With the partial shutdown of the United States' federal government dragging on after almost a month, GOP and Democratic lawmakers continue to fight over the specifics of a spending plan. And many Democrats are saying that if the Supplemental Nutrition Assistance Program (SNAP) and subsidies for the Obamacare exchanges are not adequately funded, millions of Americans stand to lose access to food and/or health care.
During a Thursday morning, October 30 segment on CNN, host Kate Bolduan showed interview with SNAP recipients who emphasized how reliant they are on the program.
"Federal food benefits known as SNAP, the government's largest anti-hunger program, will begin to run out of funding as soon as Saturday, (November 1)," Bolduan explained. "And here's what is at stake for so many families in their own words."
Bolduan showed a clip of SNAP recipient Elizabeth Orrbell telling CNN, "I will not be getting those SNAP benefits come the 1st of November. So, I came and checked in to see if it was my time to shop for groceries."
SNAP recipient Donovan Mikesell told CNN, "I'm very concerned. I don't know what I'm going to do. I know you can go to food pantries and stuff, but it's going to be so out of control. I mean, you might be standing there five, six hours to get any food."
Another SNAP recipient, Richard Davis, told CNN, "It would be a matter of: Do we eat, or do we pay rent.? And right now, the way things are going, it looks like: you know what? Let's just pay rent."

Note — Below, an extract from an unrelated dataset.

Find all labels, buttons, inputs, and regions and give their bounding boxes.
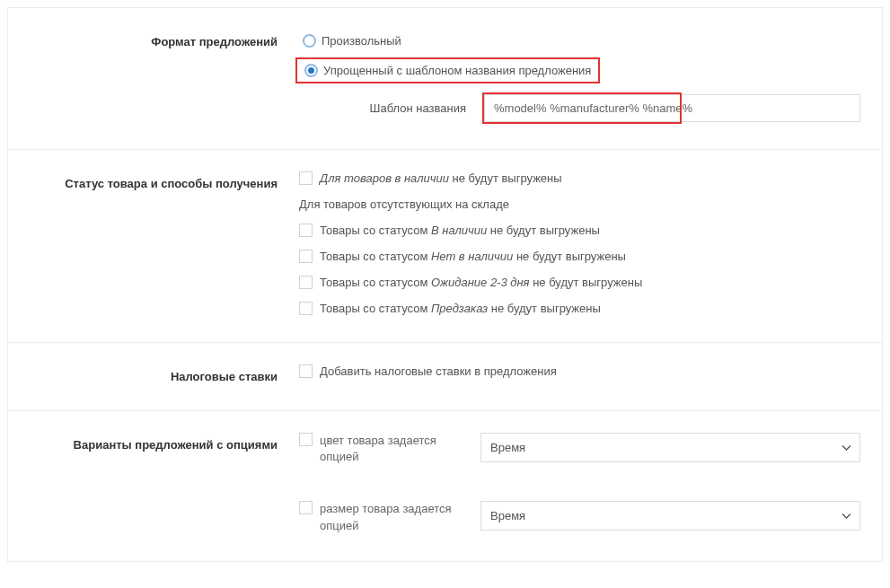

Bolduan brought on GOP Sen. Mark Alford of Missouri, who serves on the Senate Appropriations Committee.
Alford blamed Democrats for the shutdown, pointing the finger at Senate Minority Leader Chuck Schumer (D-New York) and claiming that "this is all on Chuck Schumer's head." But Bolduan pushed back, pointing out that Schumer wants to see SNAP adequately funded and noting Democrats' concerns that the Trump administration is "using food as leverage."